Top 10 must-have DVD-Audio/SACDs
Santana, Supernatural (Arista)
The good: State-of-the-art DVD-Audio 5.1 surround sound and high-res 2.0 stereo mix; Dolby 5.1 mix will play on standard DVD players; all-star band; five videos; photo gallery.
The bad: We wish Carlos had eased off the heavy production on a few tunes.
The bottom line: Santana's Supernatural CD sounds supercharged on DVD-A.
Favorite tracks: "Do You Like the Way" features Lauryn Hill and Cee-Lo, and their collective groove is irresistible. And we can't get enough of "Primavera" because it reminds us of Santana's original '60s band. Supernatural was Santana's megaselling CD, but it sounds so much better on DVD-Audio. Too bad the CD's dynamic range was squashed flat in postproduction and mastering, but it's restored on this DVD-A. The percussion and Santana's guitar now sound incredibly alive and present.Dr. Chesky, Dr. Chesky's Magnificent, Fabulous, Absurd & Insane 5.1 Surround Show (Chesky Records)
The good: Thirty-eight tracks of music and sound effects; DVD-Audio 5.1 mix; Dolby 5.1 mix will play on standard DVD players; separate stereo mix; also available on multichannel/stereo hybrid SACD.
The bad: No video; ho-hum menus.
The bottom line: Dr. Chesky's überaudiophile sounds will test the fortitude of any system.
Favorite tracks: "Fire Drums" puts you inside a ring of massive drums. If you don't have big speakers all around or your system's bass management isn't up to snuff, this disc will let you know in a hurry. Pop on "Music for Cello, Helicopter, and Cars," and you'll find yourself on a busy city street with cellos coming out of every speaker--and yes, a helicopter takes off at the end of the track. Most DVD-As are sourced from stereo recordings and remixed to 5.1 surround, but Dr Chesky's music was composed and arranged with 5.1 in mind. When you hear it, you'll know what a difference that makes.T. Rex, Electric Warrior (Reprise/Rhino)
The good: Easily the finest album from '70s glam-rock pioneers T. Rex; DVD-Audio 5.1 mix and advanced-resolution stereo mix; Dolby 5.1 mix will play on standard DVD players; one video.
The bad: No bonus tracks.
The bottom line: T. Rex's chugging beats and sexuality went on to impact punk and new wave.
Favorite tracks: You can't miss with the countdown to ecstasy "Bang a Gong," which features a very up-front bass and drum sound topped off with leader Marc Bolan's hot 'n' breathy vocals. Despite the implication of the title, Warrior is built on an intriguing electric and acoustic framework, with edgy string and brass underpinnings--now sounding much better than ever, thanks to the original producer Tony Visconti's carefully crafted 5.1 mix.Medeski Martin & Wood, Uninvisible (DTS Entertainment)

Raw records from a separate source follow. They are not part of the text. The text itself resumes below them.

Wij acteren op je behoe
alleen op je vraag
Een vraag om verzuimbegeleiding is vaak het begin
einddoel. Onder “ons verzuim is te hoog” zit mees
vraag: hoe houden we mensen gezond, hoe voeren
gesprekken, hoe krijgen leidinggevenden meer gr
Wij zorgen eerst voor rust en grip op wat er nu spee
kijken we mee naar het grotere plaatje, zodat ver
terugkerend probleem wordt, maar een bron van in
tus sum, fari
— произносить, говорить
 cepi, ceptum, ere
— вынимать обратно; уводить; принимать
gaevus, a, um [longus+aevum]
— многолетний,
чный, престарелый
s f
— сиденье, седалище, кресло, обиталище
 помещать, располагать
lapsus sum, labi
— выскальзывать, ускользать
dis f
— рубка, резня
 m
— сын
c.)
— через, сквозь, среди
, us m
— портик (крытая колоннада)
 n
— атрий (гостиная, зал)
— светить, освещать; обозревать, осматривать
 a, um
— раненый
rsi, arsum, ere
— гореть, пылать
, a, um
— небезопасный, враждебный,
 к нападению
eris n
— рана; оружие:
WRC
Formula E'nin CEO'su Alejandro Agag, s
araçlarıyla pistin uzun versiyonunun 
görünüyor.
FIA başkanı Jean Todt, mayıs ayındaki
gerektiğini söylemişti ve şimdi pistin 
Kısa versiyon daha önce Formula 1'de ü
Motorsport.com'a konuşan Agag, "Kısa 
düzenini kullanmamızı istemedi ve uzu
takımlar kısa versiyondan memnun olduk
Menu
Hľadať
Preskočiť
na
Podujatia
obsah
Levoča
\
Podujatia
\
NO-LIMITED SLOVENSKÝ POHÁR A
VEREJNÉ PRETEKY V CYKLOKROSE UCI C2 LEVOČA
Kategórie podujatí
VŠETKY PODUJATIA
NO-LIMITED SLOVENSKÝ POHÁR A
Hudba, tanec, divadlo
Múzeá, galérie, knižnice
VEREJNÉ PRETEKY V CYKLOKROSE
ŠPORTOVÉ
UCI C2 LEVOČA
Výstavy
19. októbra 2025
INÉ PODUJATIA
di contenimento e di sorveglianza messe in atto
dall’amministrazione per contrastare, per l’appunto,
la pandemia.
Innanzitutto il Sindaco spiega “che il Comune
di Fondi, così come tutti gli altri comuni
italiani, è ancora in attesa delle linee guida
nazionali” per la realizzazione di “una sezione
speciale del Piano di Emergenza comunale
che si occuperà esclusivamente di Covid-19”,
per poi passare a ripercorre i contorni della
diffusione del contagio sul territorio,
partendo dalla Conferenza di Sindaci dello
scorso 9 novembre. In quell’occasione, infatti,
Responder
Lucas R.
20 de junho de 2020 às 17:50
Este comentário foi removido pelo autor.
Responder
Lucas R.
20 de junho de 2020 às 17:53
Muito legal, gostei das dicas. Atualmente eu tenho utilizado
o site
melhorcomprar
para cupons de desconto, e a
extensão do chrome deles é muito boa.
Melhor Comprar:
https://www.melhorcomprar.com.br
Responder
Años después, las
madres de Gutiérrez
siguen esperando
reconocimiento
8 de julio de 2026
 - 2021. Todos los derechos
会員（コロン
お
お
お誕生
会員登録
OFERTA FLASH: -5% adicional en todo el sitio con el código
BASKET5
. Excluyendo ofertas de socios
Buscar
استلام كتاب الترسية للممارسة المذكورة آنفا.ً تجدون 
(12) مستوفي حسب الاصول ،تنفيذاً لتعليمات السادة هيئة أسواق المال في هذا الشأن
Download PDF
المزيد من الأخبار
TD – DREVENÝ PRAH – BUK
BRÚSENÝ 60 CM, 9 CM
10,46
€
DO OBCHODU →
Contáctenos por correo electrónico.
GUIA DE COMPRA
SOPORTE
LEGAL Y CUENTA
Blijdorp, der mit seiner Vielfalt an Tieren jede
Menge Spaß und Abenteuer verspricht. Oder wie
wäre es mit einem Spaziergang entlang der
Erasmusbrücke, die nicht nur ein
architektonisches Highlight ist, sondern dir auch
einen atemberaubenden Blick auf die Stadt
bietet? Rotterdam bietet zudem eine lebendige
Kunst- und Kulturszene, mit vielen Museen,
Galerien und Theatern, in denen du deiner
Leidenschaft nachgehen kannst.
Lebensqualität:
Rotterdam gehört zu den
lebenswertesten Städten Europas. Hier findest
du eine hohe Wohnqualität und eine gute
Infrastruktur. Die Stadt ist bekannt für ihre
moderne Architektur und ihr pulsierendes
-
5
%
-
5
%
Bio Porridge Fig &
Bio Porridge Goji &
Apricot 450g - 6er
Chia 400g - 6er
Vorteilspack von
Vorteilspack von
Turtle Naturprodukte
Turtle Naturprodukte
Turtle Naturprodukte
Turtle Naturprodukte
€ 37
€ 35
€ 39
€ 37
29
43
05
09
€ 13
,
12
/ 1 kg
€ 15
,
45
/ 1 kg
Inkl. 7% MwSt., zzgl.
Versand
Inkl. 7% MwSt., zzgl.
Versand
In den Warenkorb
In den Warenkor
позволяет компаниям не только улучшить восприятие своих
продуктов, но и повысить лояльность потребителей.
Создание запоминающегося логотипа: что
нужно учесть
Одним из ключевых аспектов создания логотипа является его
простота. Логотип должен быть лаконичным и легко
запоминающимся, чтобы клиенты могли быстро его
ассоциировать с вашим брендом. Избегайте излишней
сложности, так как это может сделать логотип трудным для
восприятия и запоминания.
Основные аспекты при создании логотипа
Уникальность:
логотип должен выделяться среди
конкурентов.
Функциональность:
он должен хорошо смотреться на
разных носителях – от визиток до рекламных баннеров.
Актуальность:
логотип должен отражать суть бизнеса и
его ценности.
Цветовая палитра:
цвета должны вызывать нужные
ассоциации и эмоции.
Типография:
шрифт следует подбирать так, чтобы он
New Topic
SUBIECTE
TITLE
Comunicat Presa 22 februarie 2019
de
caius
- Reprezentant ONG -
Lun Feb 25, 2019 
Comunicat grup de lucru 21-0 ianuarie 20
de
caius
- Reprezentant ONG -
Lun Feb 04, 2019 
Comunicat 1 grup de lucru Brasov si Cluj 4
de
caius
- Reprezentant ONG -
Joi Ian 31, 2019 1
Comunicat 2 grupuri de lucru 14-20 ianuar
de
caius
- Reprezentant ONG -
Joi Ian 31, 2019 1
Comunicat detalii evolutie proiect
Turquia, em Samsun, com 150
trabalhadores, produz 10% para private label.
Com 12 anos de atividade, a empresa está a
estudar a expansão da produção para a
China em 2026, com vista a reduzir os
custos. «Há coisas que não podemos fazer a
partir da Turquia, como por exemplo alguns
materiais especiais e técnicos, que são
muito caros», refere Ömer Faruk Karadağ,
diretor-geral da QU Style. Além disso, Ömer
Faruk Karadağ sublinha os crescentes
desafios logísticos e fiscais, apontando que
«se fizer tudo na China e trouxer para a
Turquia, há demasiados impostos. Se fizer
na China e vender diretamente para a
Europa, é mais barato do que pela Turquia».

The good: MM&W's jam/funk is trippier than ever; DVD-A 5.1 and stereo mixes; 6.1-channel DTS ES Discrete mix will play on standard DVD players; one video.
The bad: Chris Wood's electric and acoustic basses might blow out your center speaker's woofers!
The bottom line: The masters of low-down funky jazz will exorcise any evil spirits lurking in your speakers.
Favorite tracks: "Ten Dollar High" is a high point, but every track on this disc features an innovative 5.1 mix strategy: Billy Martin's drum kit spreads between the left front and rear speakers; Chris Wood's muscular bass does its business in the center speaker, and John Medeski's sprawling keyboards sit between the right front and rear speakers. If your speakers are first-rate, the trio's instruments will sound almost life-size. Warning: if you're using a small center speaker or your player's bass management isn't redirecting the center channel bass to the sub, this DVD-A may prove dangerous to your center speaker's health. Proceed with caution!Crosby-Nash, Another Stoney Evening (DTS Entertainment)
The good: A vivid concert recording; DVD-Audio 5.1 mix; stereo and DTS 96/24 5.1 mixes will play on standard DVD players; photo gallery.
The bad: Minimal extras.
The bottom line: David Crosby and Graham Nash serve up their very best hippie music.
Favorite tracks: The duo's masterful harmonies are on display in "Triad" and "Wooden Ships." Recorded on October 10, 1971, these tunes hearken back to hippiedom at its most psychedelic; you can practically smell the clouds of ganja hanging in the air. The surround mix and the freewheeling dynamics enhance the concert feel to the sounds.